▸ How to complete this task: When you retype the data, keep every word exactly and include none of the pictures.

Saved data entries:
'''
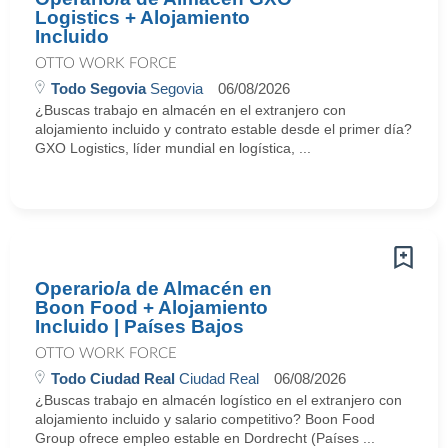
Logistics + Alojamiento
Incluido
OTTO WORK FORCE
Todo Segovia
Segovia
06/08/2026
¿Buscas trabajo en almacén en el extranjero con
alojamiento incluido y contrato estable desde el primer día?
GXO Logistics, líder mundial en logística, ...
Operario/a de Almacén en
Boon Food + Alojamiento
Incluido | Países Bajos
OTTO WORK FORCE
Todo Ciudad Real
Ciudad Real
06/08/2026
¿Buscas trabajo en almacén logístico en el extranjero con
alojamiento incluido y salario competitivo? Boon Food
Group ofrece empleo estable en Dordrecht (Países ...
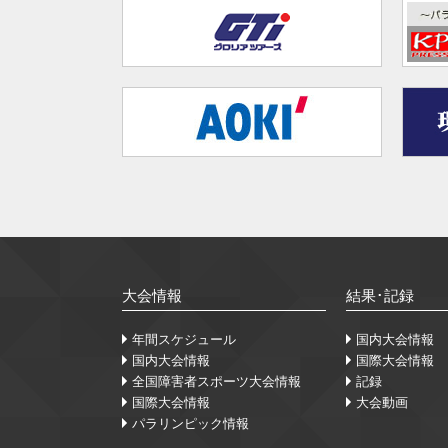
大会情報
結果･記録
年間スケジュール
国内大会情報
国内大会情報
国際大会情報
全国障害者スポーツ大会情報
記録
国際大会情報
大会動画
パラリンピック情報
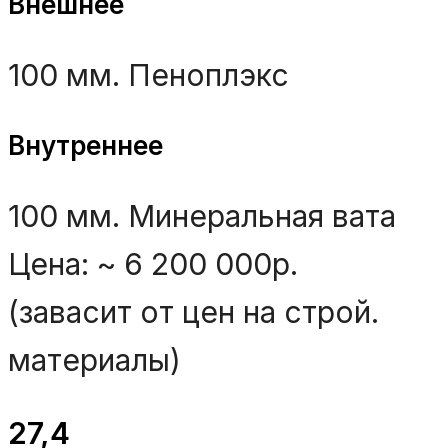
Внешнее
100 мм. Пеноплэкс
Внутреннее
100 мм. Минеральная вата
Цена: ~ 6 200 000р.
(завасит от цен на строй.
материалы)
27,4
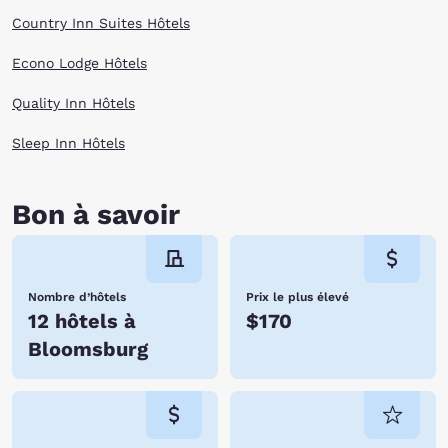
Country Inn Suites Hôtels
Econo Lodge Hôtels
Quality Inn Hôtels
Sleep Inn Hôtels
Bon à savoir
Nombre d’hôtels
Prix le plus élevé
12 hôtels à
$170
Bloomsburg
'''
▸ Solved exercise:
Logistics + Alojamiento
Incluido
OTTO WORK FORCE
Todo Segovia
Segovia
06/08/2026
¿Buscas trabajo en almacén en el extranjero con
alojamiento incluido y contrato estable desde el primer día?
GXO Logistics, líder mundial en logística, ...
Operario/a de Almacén en
Boon Food + Alojamiento
Incluido | Países Bajos
OTTO WORK FORCE
Todo Ciudad Real
Ciudad Real
06/08/2026
¿Buscas trabajo en almacén logístico en el extranjero con
alojamiento incluido y salario competitivo? Boon Food
Group ofrece empleo estable en Dordrecht (Países ...
大会情報
結果･記録
年間スケジュール
国内大会情報
国内大会情報
国際大会情報
全国障害者スポーツ大会情報
記録
国際大会情報
大会動画
パラリンピック情報
Внешнее
100 мм. Пеноплэкс
Внутреннее
100 мм. Минеральная вата
Цена: ~ 6 200 000р.
(завасит от цен на строй.
материалы)
27,4
Country Inn Suites Hôtels
Econo Lodge Hôtels
Quality Inn Hôtels
Sleep Inn Hôtels
Bon à savoir
Nombre d’hôtels
Prix le plus élevé
12 hôtels à
$170
Bloomsburg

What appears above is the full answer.